Impact of Target Encoding: Adding car name and model as encoded features provided the model with more useful information, leading to a dramatic improvement. These categorical variables may have had significant predictive power related to CO2 emissions.

#### Conclusion:

The model performs exceptionally well both on training and test data, with minimal errors and high R2 values. This indicates that the Ridge regression model, with target encoding for categorical features, has captured the relationships in the dataset accurately and generalizes well to new data.

In [63]:
# Try Lasso Regression
l = Lasso()
train_evaluate(l)

EVALUATION METRICS FOR TRAIN DATA
R2 Score: 0.9745134385497239
MAE: 0.822866218764007
MSE: 1.0011277377840586
RMSE: 1.000563710007543
EVALUATION METRICS FOR TEST DATA
R2 Score: 0.967321723702364
MAE: 1.303930479071532
MSE: 2.8302450862155633
RMSE: 1.6823332268654636


### Insights

With Lasso regression, there is a noticeable drop in performance compared to Ridge regression.
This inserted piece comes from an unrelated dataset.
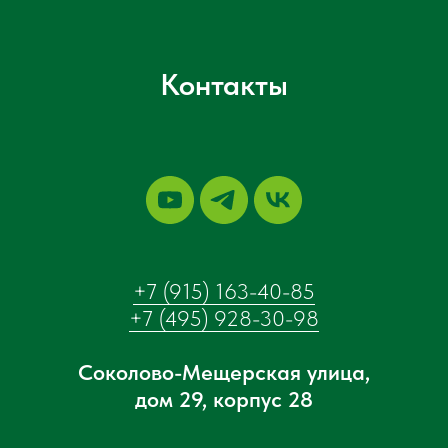
Контакты
+7 (915) 163-40-85
+7 (495) 928-30-98
Соколово-Мещерская улица,
дом 29, корпус 28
Here’s an analysis of the results:

#### Training Performance:

- **R2: 0.9745** (Still high, but lower than Ridge, indicating less variance explained by the model)
- **MAE: 0.82** (Higher than Ridge, meaning more error in predictions)
- **MSE: 1.00 and RMSE: 1.00** (Both significantly higher than the Ridge results)

#### Testing Performance:

- **R2: 0.9673** (Good, but lower than Ridge, showing the model doesn’t explain as much variance in the test data)
- **MAE: 1.30** (A notable increase in error compared to Ridge)
- **MSE: 2.83 and RMSE: 1.68** (Both much higher than the Ridge results, indicating a less accurate model)

#### Conclussion:

While Lasso can be effective in feature selection by driving coefficients to zero, in this case, it is resulting in worse performance compared to Ridge. Ridge appears to handle this dataset better, as it retains more of the information from the encoded features (car name and model).